Davis v. United States
This text of 72 F. 49 (Davis v. United States) is published on Counsel Stack Legal Research, covering U.S. Circuit Court for the District of Southern New York primary law. Counsel Stack provides free access to over 12 million legal documents including statutes, case law, regulations, and constitutions.
Opinion
(orally). The articles in controversy in this cause are five in number, and consist of one tapestry and four paintings. These articles were purchased at different times, of different dealers and artists, and were sent to this port in different ships, arriving at different dates, no one of the invoices containing more than one article. It is conceded that they were not assembled together in Europe further than in the mind and intention of the importer. There was no actual assembling together. Although I am in favor of the most liberal interpretation of the paragraphs of the tariff law relating to works of art, it seems to me, having in view the language of the paragraph and the inter[50]*50pretation which has so often been placed thereon by this court and by the circuit court of appeals, that there is here no room for construction. The case of Tiffany v. U. S., 66 Fed. 729, to which the attention of the court is called, was decided by the judge who is now sitting.

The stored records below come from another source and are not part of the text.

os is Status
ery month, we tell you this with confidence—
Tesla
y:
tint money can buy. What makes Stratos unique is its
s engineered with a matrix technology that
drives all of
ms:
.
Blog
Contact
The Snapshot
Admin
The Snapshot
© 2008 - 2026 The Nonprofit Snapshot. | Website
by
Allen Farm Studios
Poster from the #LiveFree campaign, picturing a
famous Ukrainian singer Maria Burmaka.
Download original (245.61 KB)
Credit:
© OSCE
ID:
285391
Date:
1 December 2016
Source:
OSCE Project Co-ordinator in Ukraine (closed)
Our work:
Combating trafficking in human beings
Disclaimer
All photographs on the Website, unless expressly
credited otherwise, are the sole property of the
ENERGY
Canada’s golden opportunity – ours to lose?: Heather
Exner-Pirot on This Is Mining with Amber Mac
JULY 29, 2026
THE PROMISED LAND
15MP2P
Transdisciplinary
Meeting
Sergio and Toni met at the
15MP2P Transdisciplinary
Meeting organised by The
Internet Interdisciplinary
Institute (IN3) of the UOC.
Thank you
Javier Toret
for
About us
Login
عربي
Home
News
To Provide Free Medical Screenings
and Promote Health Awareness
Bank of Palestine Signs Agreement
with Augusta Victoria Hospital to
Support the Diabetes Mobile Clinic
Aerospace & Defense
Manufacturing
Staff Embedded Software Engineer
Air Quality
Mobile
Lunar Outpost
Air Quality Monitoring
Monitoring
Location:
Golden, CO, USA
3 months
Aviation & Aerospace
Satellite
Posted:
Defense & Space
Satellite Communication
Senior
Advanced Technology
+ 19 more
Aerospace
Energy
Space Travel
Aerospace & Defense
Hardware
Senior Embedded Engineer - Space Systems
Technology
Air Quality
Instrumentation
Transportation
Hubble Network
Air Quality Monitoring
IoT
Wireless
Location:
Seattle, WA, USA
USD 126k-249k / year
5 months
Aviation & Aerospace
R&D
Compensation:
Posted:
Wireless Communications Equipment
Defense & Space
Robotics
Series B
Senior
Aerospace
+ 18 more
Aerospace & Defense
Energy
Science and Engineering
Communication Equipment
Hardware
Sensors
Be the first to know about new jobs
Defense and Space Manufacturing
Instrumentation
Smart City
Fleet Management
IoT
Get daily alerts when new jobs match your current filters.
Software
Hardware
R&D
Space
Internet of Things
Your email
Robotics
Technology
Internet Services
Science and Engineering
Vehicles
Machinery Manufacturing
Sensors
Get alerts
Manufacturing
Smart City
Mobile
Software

In that case the effort was to place on the free list an antique opal, known as the “Hope Opal,” and there was evidence tending to show that it was the intention of the importer to add it to a collection, but it came here alone in one invoice. The court held that:
“If -an importer assembles a collection of antiques, which, under the decisions of the courts, must certainly contain more than two articles, and intends to import the collection into this country, the mere fact that through mistake the articles forming the collection are imported in different steamers or at different times is not material. But there must be a collection of which the importation is a part.”
In other words, it is the collection that must be imported. The collector must deal with facts, not intentions. Concededly there was no collection of these articles in Europe. The fact that imported antiques are assembled in this country is not material.
The decision of the board is affirmed.